Published: June 2015

Context: Outcomes of congenital adrenal hyperplasia due to classic 21-hydroxylase deficiency (21OHD) have been widely studied in children and women, but less so in men.

Objective: The objective was to analyze data from a network of metropolitan French teaching hospitals on the clinical outcome of classic 21OHD in a large sample of congenital adrenal hyperplasia/21OHD-genotyped adult men, and particularly the impact of 21OHD on the gonadotrope axis, testicular function, and fertility.

Methods: From April 2011 to June 2014, tertiary endocrinology departments provided data for 219 men with 21OHD (ages, 18-70 y; 73.6% salt wasters, 26.4% simple virilizers). Testicular sonography was performed in 164 men, and sperm analysis was performed in 71 men.

Results: Mean final height was 7.8 cm lower than in a reference population. Obesity was more common, and mean blood pressure was lower than in the reference population. None of the patients were diabetic, and lipid status was generally normal. Blood electrolyte status was normal in the vast majority of men, despite markedly elevated ACTH and renin levels. Serum progesterone, 17-hydroxyprogesterone, and androstenedione levels were above normal in the vast majority of cases. Hormonal profiling variously showed a normal gonadotrope-testicular axis, gonadotropin deficiency, or primary testicular insufficiency. Testicular sonography revealed testicular adrenal rest tumors (TARTs) in 34% of 164 men. Serum inhibin B and FSH levels were significantly lower and higher, respectively, in patients with TARTs. Severe oligospermia or azoospermia was found in 42% of patients and was significantly more prevalent in men with TARTs (70%) than in men with normal testes (3.6%; P < .0001). Among men living with female partners, TARTs were significantly more prevalent in those who had not fathered children.
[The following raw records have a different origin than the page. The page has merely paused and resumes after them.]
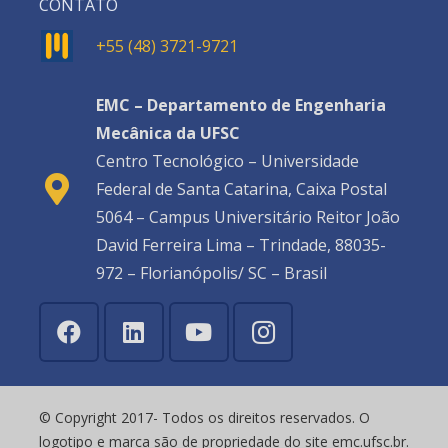
CONTATO
+55 (48) 3721-9721
EMC – Departamento de Engenharia
Mecânica da UFSC
Centro Tecnológico – Universidade
Federal de Santa Catarina, Caixa Postal
5064 – Campus Universitário Reitor João
David Ferreira Lima – Trindade, 88035-
972 – Florianópolis/ SC – Brasil
© Copyright 2017- Todos os direitos reservados. O
logotipo e marca são de propriedade do site emc.ufsc.br.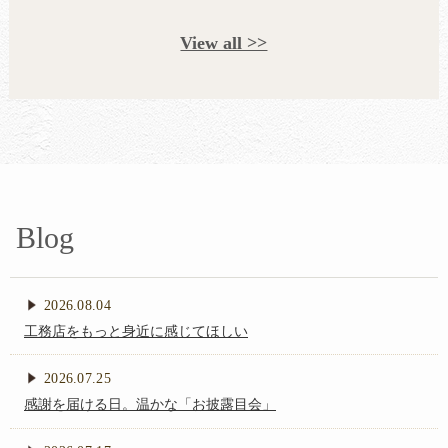
View all >>
Blog
大
2026.08.04
工務店をもっと身近に感じてほしい
阪
2026.07.25
感謝を届ける日。温かな「お披露目会」
府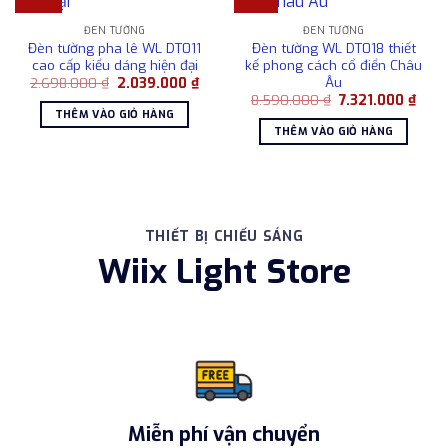
ĐÈN TƯỜNG
ĐÈN TƯỜNG
Đèn tường pha lê WL DT011
Đèn tường WL DT018 thiết
cao cấp kiểu dáng hiện đại
kế phong cách cổ điển Châu
Âu
Giá
Giá
2.698.000
₫
2.039.000
₫
gốc
hiện
Giá
Giá
8.590.000
₫
7.321.000
₫
là:
tại
gốc
hiện
THÊM VÀO GIỎ HÀNG
2.698.000 ₫.
là:
là:
tại
THÊM VÀO GIỎ HÀNG
2.039.000 ₫.
8.590.000 ₫.
là:
7.321
THIẾT BỊ CHIẾU SÁNG
Wiix Light Store
Miễn phí vận chuyển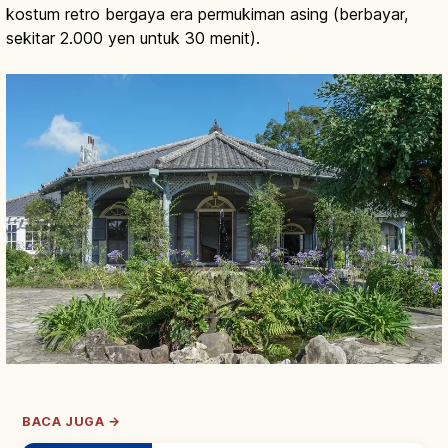
kostum retro bergaya era permukiman asing (berbayar,
sekitar 2.000 yen untuk 30 menit).
BACA JUGA →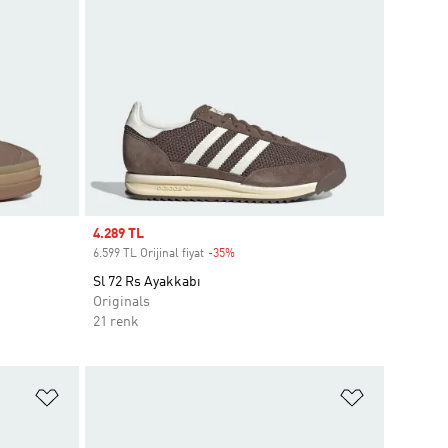
Sale price
4.289 TL
6.599 TL Orijinal fiyat
-35%
Discount
Sl 72 Rs Ayakkabı
Originals
21 renk
Favori Listesine Ekle
Favori List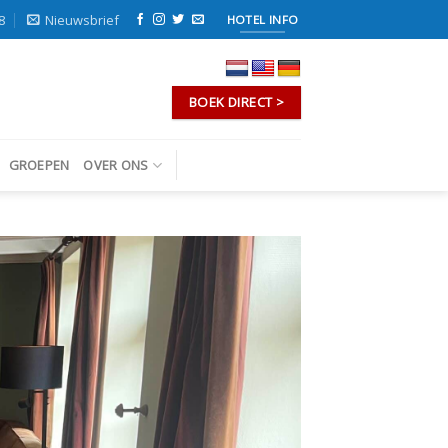
8
Nieuwsbrief
HOTEL INFO
BOEK DIRECT >
GROEPEN
OVER ONS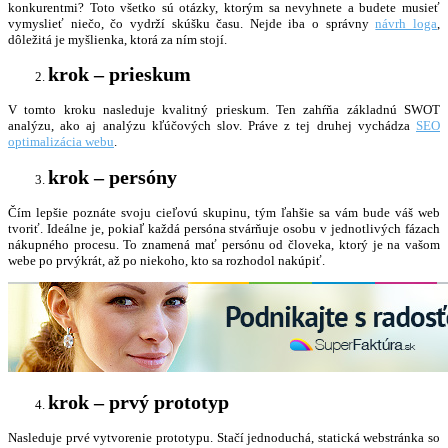
konkurentmi? Toto všetko sú otázky, ktorým sa nevyhnete a budete musieť
vymyslieť niečo, čo vydrží skúšku času. Nejde iba o správny
návrh loga
,
dôležitá je myšlienka, ktorá za ním stojí.
krok – prieskum
V tomto kroku nasleduje kvalitný prieskum. Ten zahŕňa základnú SWOT
analýzu, ako aj analýzu kľúčových slov. Práve z tej druhej vychádza
SEO
optimalizácia webu
.
krok – persóny
Čím lepšie poznáte svoju cieľovú skupinu, tým ľahšie sa vám bude váš web
tvoriť. Ideálne je, pokiaľ každá persóna stvárňuje osobu v jednotlivých fázach
nákupného procesu. To znamená mať persónu od človeka, ktorý je na vašom
webe po prvýkrát, až po niekoho, kto sa rozhodol nakúpiť.
krok – prvý prototyp
Nasleduje prvé vytvorenie prototypu. Stačí jednoduchá, statická webstránka so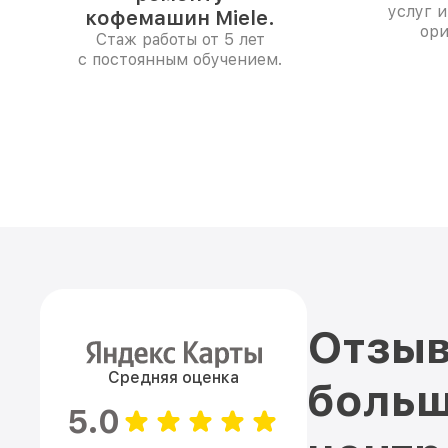
услуг 
кофемашин Miele.
ори
Стаж работы от 5 лет
с постоянным обучением.
Отзыв
Средняя оценка
больш
5.0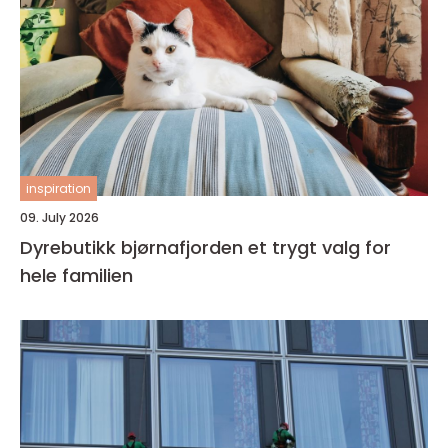
inspiration
09. July 2026
Dyrebutikk bjørnafjorden et trygt valg for
hele familien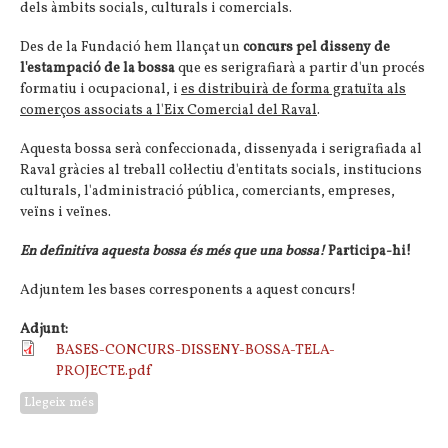
dels àmbits socials, culturals i comercials.
Des de la Fundació hem llançat un
concurs pel disseny de
l'estampació de la bossa
que es serigrafiarà a partir d'un procés
formatiu i ocupacional, i
es distribuirà de forma gratuïta als
comerços associats a l'Eix Comercial del Raval
.
Aquesta bossa serà confeccionada, dissenyada i serigrafiada al
Raval gràcies al treball col·lectiu d'entitats socials, institucions
culturals, l'administració pública, comerciants, empreses,
veïns i veïnes.
En definitiva aquesta bossa és més que una bossa!
Participa-hi!
Adjuntem les bases corresponents a aquest concurs!
Adjunt:
BASES-CONCURS-DISSENY-BOSSA-TELA-
PROJECTE.pdf
Llegeix més
sobre Concurs: Disseny estampació de la bossa km0 del
Raval de Barcelona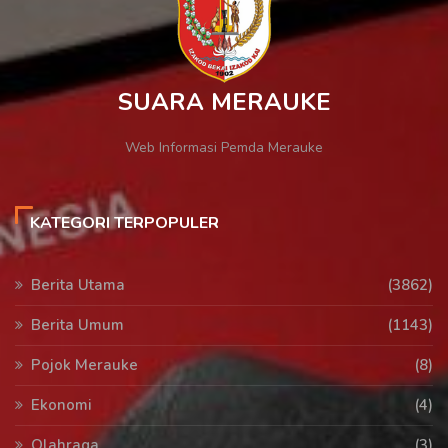
SUARA MERAUKE
Web Informasi Pemda Merauke
KATEGORI TERPOPULER
Berita Utama
(3862)
Berita Umum
(1143)
Pojok Merauke
(8)
Ekonomi
(4)
Olahraga
(3)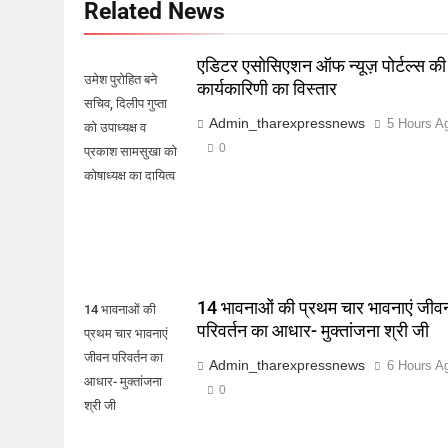
Related News
एडिटर एसोसिएशन ऑफ न्यूज़ पोर्टल्स की
उमेश पुरोहित बने
कार्यकारिणी का विस्तार
सचिव, दिलीप गुप्ता
Admin_tharexpressnews
5 Hours A
को उपाध्यक्ष व
0
प्रकाश सामसुखा को
कोषाध्यक्ष का दायित्व
14 भावनाओं की प्रथम चार भावनाएं जीव
14 भावनाओं की
परिवर्तन का आधार- मुक्तांजना श्री जी
प्रथम चार भावनाएं
जीवन परिवर्तन का
Admin_tharexpressnews
6 Hours A
आधार- मुक्तांजना
0
श्री जी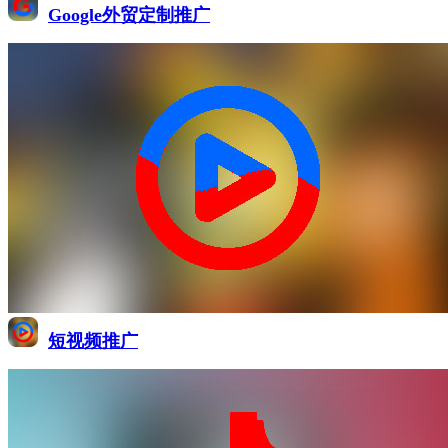
Google外贸定制推广
短视频推广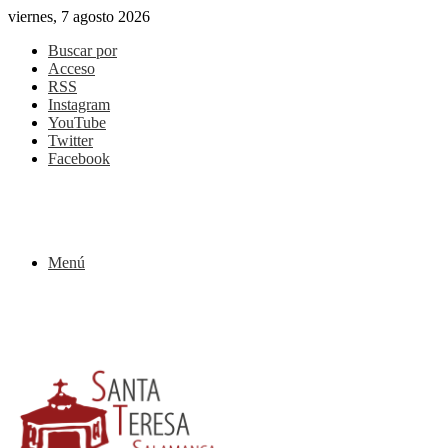
viernes, 7 agosto 2026
Buscar por
Acceso
RSS
Instagram
YouTube
Twitter
Facebook
Menú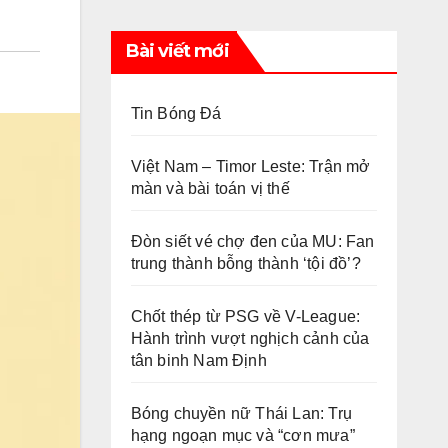
Bài viết mới
Tin Bóng Đá
Việt Nam – Timor Leste: Trận mở
màn và bài toán vị thế
Đòn siết vé chợ đen của MU: Fan
trung thành bỗng thành ‘tội đồ’?
Chốt thép từ PSG về V-League:
Hành trình vượt nghịch cảnh của
tân binh Nam Định
Bóng chuyền nữ Thái Lan: Trụ
hạng ngoạn mục và “cơn mưa”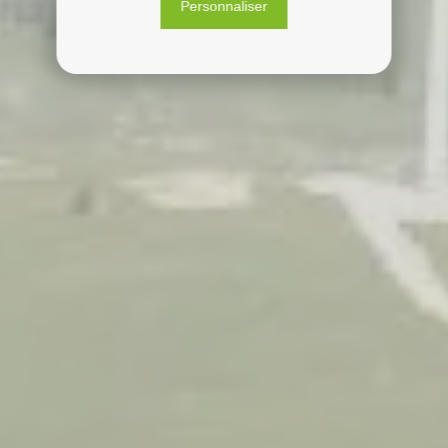
Personnaliser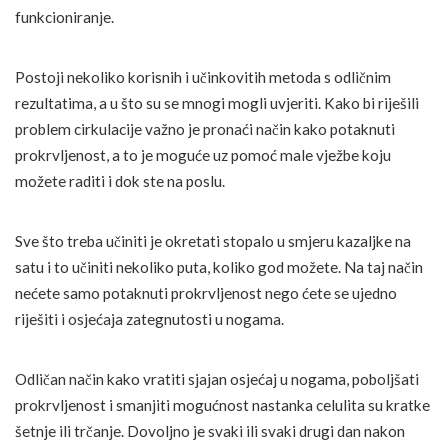
funkcioniranje.
Postoji nekoliko korisnih i učinkovitih metoda s odličnim
rezultatima, a u što su se mnogi mogli uvjeriti. Kako bi riješili
problem cirkulacije važno je pronaći način kako potaknuti
prokrvljenost, a to je moguće uz pomoć male vježbe koju
možete raditi i dok ste na poslu.
Sve što treba učiniti je okretati stopalo u smjeru kazaljke na
satu i to učiniti nekoliko puta, koliko god možete. Na taj način
nećete samo potaknuti prokrvljenost nego ćete se ujedno
riješiti i osjećaja zategnutosti u nogama.
Odličan način kako vratiti sjajan osjećaj u nogama, poboljšati
prokrvljenost i smanjiti mogućnost nastanka celulita su kratke
šetnje ili trčanje. Dovoljno je svaki ili svaki drugi dan nakon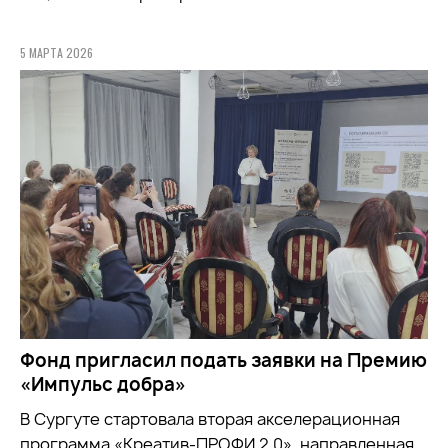
5 МАРТА 2026
Фонд пригласил подать заявки на Премию
«Импульс добра»
В Сургуте стартовала вторая акселерационная
программа «Креатив-ПРОФИ 2.0», направленная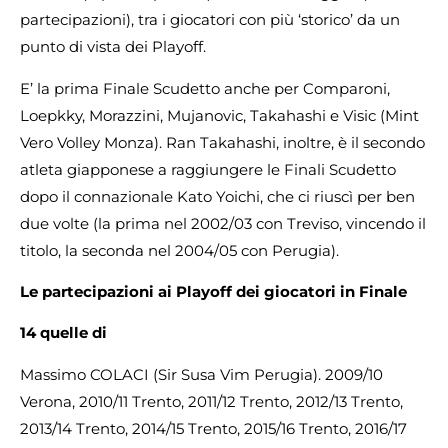
partecipazioni), tra i giocatori con più ‘storico’ da un
punto di vista dei Playoff.
E’ la prima Finale Scudetto anche per Comparoni,
Loepkky, Morazzini, Mujanovic, Takahashi e Visic (Mint
Vero Volley Monza). Ran Takahashi, inoltre, è il secondo
atleta giapponese a raggiungere le Finali Scudetto
dopo il connazionale Kato Yoichi, che ci riuscì per ben
due volte (la prima nel 2002/03 con Treviso, vincendo il
titolo, la seconda nel 2004/05 con Perugia).
Le partecipazioni ai Playoff dei giocatori in Finale
14
quelle di
Massimo COLACI (Sir Susa Vim Perugia). 2009/10
Verona, 2010/11 Trento, 2011/12 Trento, 2012/13 Trento,
2013/14 Trento, 2014/15 Trento, 2015/16 Trento, 2016/17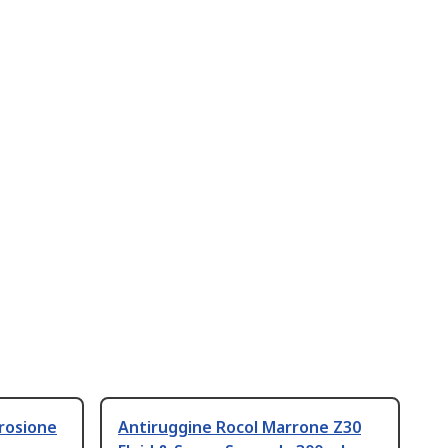
rrosione
Antiruggine Rocol Marrone Z30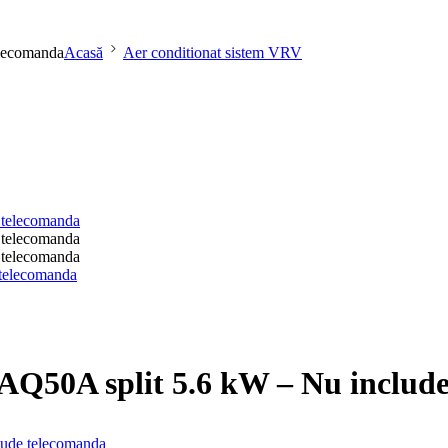
elecomanda
Acasă
Aer conditionat sistem VRV
AQ50A split 5.6 kW – Nu includ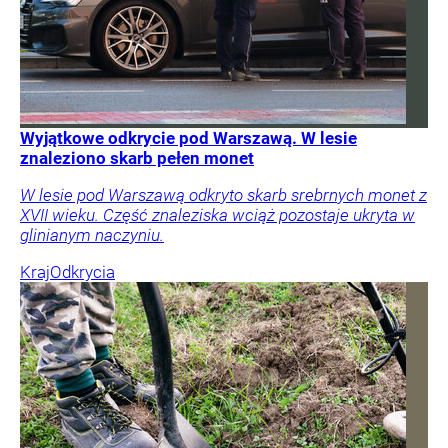
Wyjątkowe odkrycie pod Warszawą. W lesie
znaleziono skarb pełen monet
W lesie pod Warszawą odkryto skarb srebrnych monet z
XVII wieku. Część znaleziska wciąż pozostaje ukryta w
glinianym naczyniu.
Kraj
Odkrycia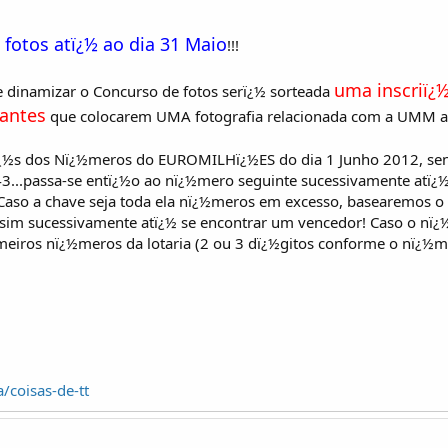
fotos atï¿½ ao dia 31 Maio
!!!
uma inscriï
e dinamizar o Concurso de fotos serï¿½ sorteada
pantes
que colocarem UMA fotografia relacionada com a UMM a 
avï¿½s dos Nï¿½meros do EUROMILHï¿½ES do dia 1 Junho 2012, se
43...passa-se entï¿½o ao nï¿½mero seguinte sucessivamente atï
 Caso a chave seja toda ela nï¿½meros em excesso, basearemos o
ssim sucessivamente atï¿½ se encontrar um vencedor! Caso o nï
meiros nï¿½meros da lotaria (2 ou 3 dï¿½gitos conforme o nï¿½me
/coisas-de-tt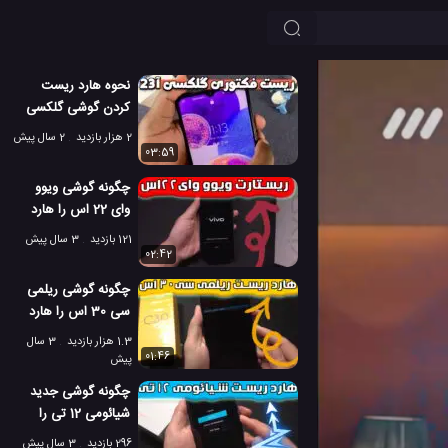
نحوه هارد ریست
کردن گوشی گلکسی
A23 سامسونگ
2 هزار بازدید
2 سال پیش
03:59
چگونه گوشی ویوو
وای 22 اس را هارد
ریست کنیم؟
121 بازدید
3 سال پیش
02:42
چگونه گوشی ریلمی
سی 30 اس را هارد
ریست کنیم؟
1.3 هزار بازدید
3 سال
01:46
پیش
چگونه گوشی جدید
شیائومی 12 تی را
هارد ریست کنیم؟
296 بازدید
3 سال پیش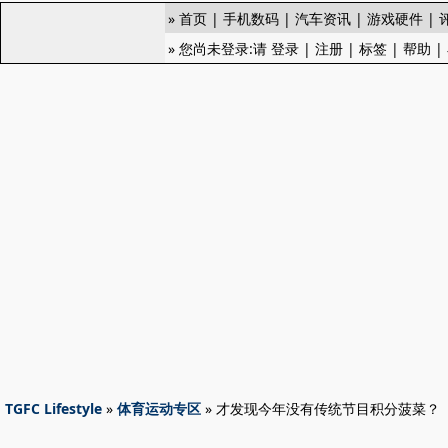
»
首页
|
手机数码
|
汽车资讯
|
游戏硬件
|
» 您尚未登录:请
登录
|
注册
|
标签
|
帮助
|
TGFC Lifestyle
»
体育运动专区
» 才发现今年没有传统节目积分菠菜？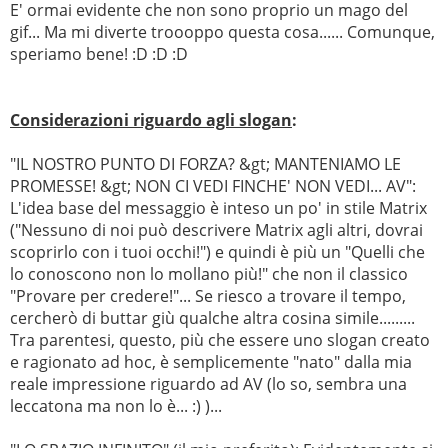
E' ormai evidente che non sono proprio un mago del
gif... Ma mi diverte troooppo questa cosa...... Comunque,
speriamo bene! :D :D :D
Considerazioni riguardo agli slogan
:
"IL NOSTRO PUNTO DI FORZA? &gt; MANTENIAMO LE
PROMESSE! &gt; NON CI VEDI FINCHE' NON VEDI... AV":
L'idea base del messaggio è inteso un po' in stile Matrix
("Nessuno di noi può descrivere Matrix agli altri, dovrai
scoprirlo con i tuoi occhi!") e quindi è più un "Quelli che
lo conoscono non lo mollano più!" che non il classico
"Provare per credere!"... Se riesco a trovare il tempo,
cercherò di buttar giù qualche altra cosina simile.........
Tra parentesi, questo, più che essere uno slogan creato
e ragionato ad hoc, è semplicemente "nato" dalla mia
reale impressione riguardo ad AV (lo so, sembra una
leccatona ma non lo è... :) )...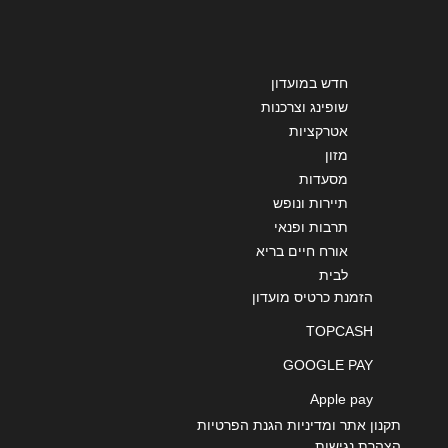
חדש במועדון
שופינג וצרכנות
אטרקציות
מזון
מסעדות
תיירות ונופש
תרבות ופנאי
אורח חיים בריא
לבית
הזמנת כרטיס מועדון
TOPCASH
GOOGLE PAY
Apple pay
תקנון אתר ומדיניות הגנת הפרטיות
הצהרת נגישות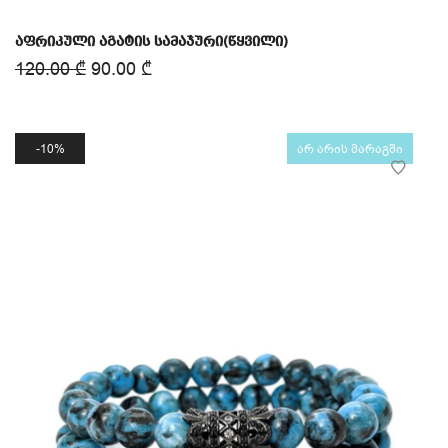
აფრიკული აგატის სამაჯური(წყვილი)
120.00
₾
90.00
₾
10%
არ არის მარაგში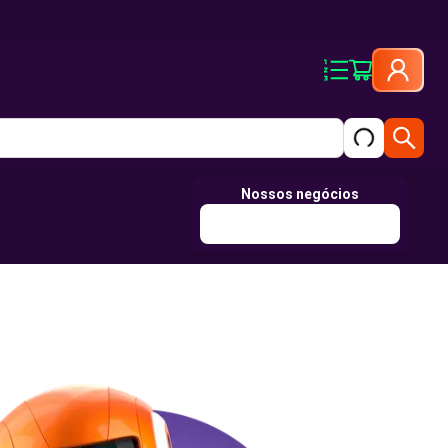
Nossos negócios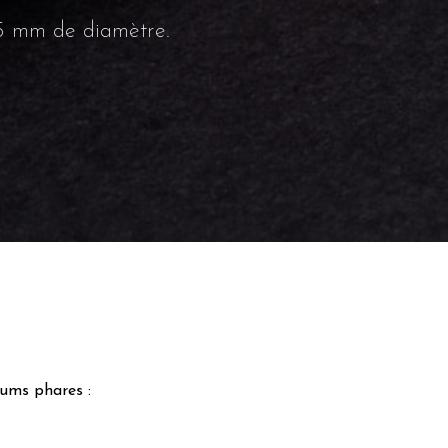
75 mm de diamètre.
fums phares :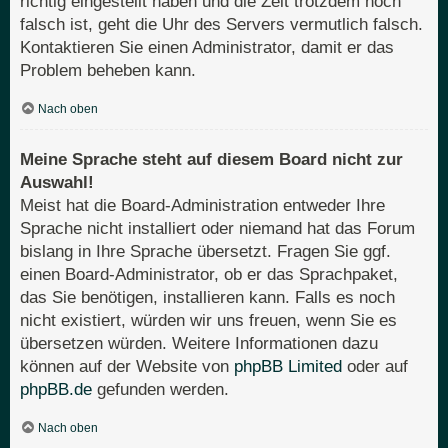
richtig eingestellt haben und die Zeit trotzdem noch
falsch ist, geht die Uhr des Servers vermutlich falsch.
Kontaktieren Sie einen Administrator, damit er das
Problem beheben kann.
Nach oben
Meine Sprache steht auf diesem Board nicht zur
Auswahl!
Meist hat die Board-Administration entweder Ihre
Sprache nicht installiert oder niemand hat das Forum
bislang in Ihre Sprache übersetzt. Fragen Sie ggf.
einen Board-Administrator, ob er das Sprachpaket,
das Sie benötigen, installieren kann. Falls es noch
nicht existiert, würden wir uns freuen, wenn Sie es
übersetzen würden. Weitere Informationen dazu
können auf der Website von
phpBB Limited
oder auf
phpBB.de
gefunden werden.
Nach oben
Conclusion: We report the spectrum of testicular/gonadotrope axis impairment in the largest cohort of 21OHD men studied to date. Our results suggest that French men with 21OHD managed in specialized centers frequently have impaired exocrine testicular function but that its reproductive implications are often overlooked.